List all lines of the data that include the string "rotation".

[Dataset entries]
--- --- ---
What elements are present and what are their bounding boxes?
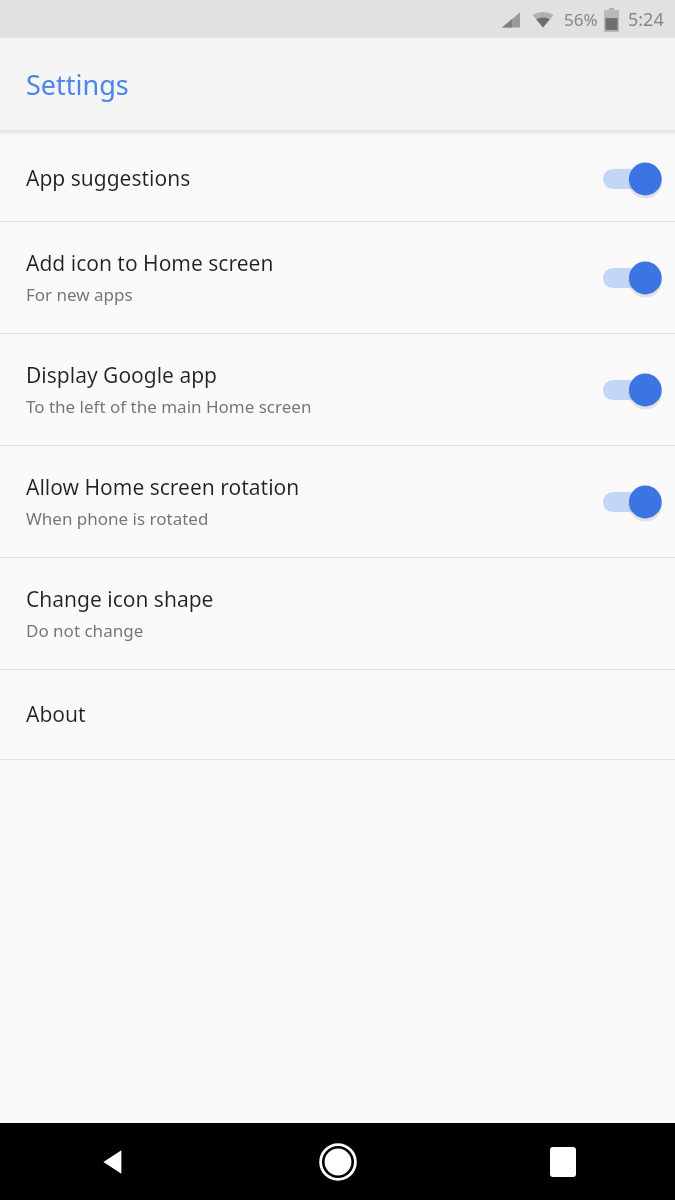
staticText: Settings — [26, 66, 129, 103]
staticText: Display Google app — [26, 361, 218, 390]
button[interactable]: Display Google app — [0, 334, 675, 445]
button[interactable]: Allow Home screen rotation — [0, 446, 675, 557]
staticText: For new apps — [26, 283, 133, 306]
staticText: 5:24 — [628, 7, 664, 32]
button[interactable]: Home — [225, 1123, 450, 1200]
button[interactable]: Toggle — [603, 484, 655, 520]
button[interactable]: App suggestions — [0, 136, 675, 221]
staticText: Allow Home screen rotation — [26, 473, 300, 502]
button[interactable]: Toggle — [603, 161, 655, 197]
staticText: To the left of the main Home screen — [26, 395, 312, 418]
button[interactable]: Toggle — [603, 260, 655, 296]
staticText: When phone is rotated — [26, 507, 209, 530]
button[interactable]: Back — [0, 1123, 225, 1200]
staticText: 56% — [564, 8, 598, 31]
staticText: Change icon shape — [26, 585, 214, 614]
staticText: Do not change — [26, 619, 144, 642]
staticText: App suggestions — [26, 164, 191, 193]
button[interactable]: Toggle — [603, 372, 655, 408]
button[interactable]: About — [0, 670, 675, 759]
staticText: Add icon to Home screen — [26, 249, 274, 278]
staticText: About — [26, 700, 86, 729]
button[interactable]: Add icon to Home screen — [0, 222, 675, 333]
button[interactable]: Recent apps — [450, 1123, 675, 1200]
button[interactable]: Change icon shape — [0, 558, 675, 669]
--- --- ---
## Response to the exercise
button[interactable]: Allow Home screen rotation — [0, 446, 675, 557]
staticText: Allow Home screen rotation — [26, 473, 300, 502]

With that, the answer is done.